[Data items]

::::::::

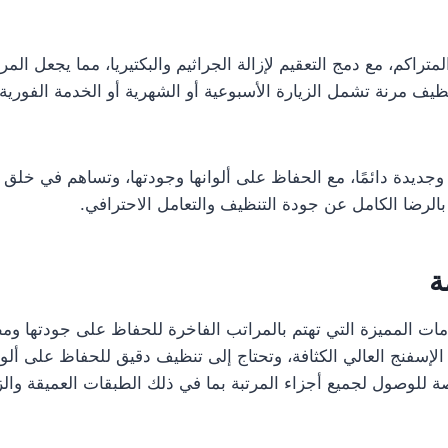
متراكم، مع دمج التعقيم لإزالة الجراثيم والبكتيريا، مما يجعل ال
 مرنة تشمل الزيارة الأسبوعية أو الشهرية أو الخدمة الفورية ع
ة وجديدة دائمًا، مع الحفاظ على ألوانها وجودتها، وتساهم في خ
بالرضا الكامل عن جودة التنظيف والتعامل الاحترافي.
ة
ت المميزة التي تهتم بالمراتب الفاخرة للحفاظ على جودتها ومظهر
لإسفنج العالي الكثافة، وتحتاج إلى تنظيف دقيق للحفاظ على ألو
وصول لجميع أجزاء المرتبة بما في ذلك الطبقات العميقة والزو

::::::::

## Task to carry out
An exact copy of the entries from the line containing "ة وجديدة دائمًا،" through the last line is the expected answer.

## Solution
ة وجديدة دائمًا، مع الحفاظ على ألوانها وجودتها، وتساهم في خ
بالرضا الكامل عن جودة التنظيف والتعامل الاحترافي.
ة
ت المميزة التي تهتم بالمراتب الفاخرة للحفاظ على جودتها ومظهر
لإسفنج العالي الكثافة، وتحتاج إلى تنظيف دقيق للحفاظ على ألو
وصول لجميع أجزاء المرتبة بما في ذلك الطبقات العميقة والزو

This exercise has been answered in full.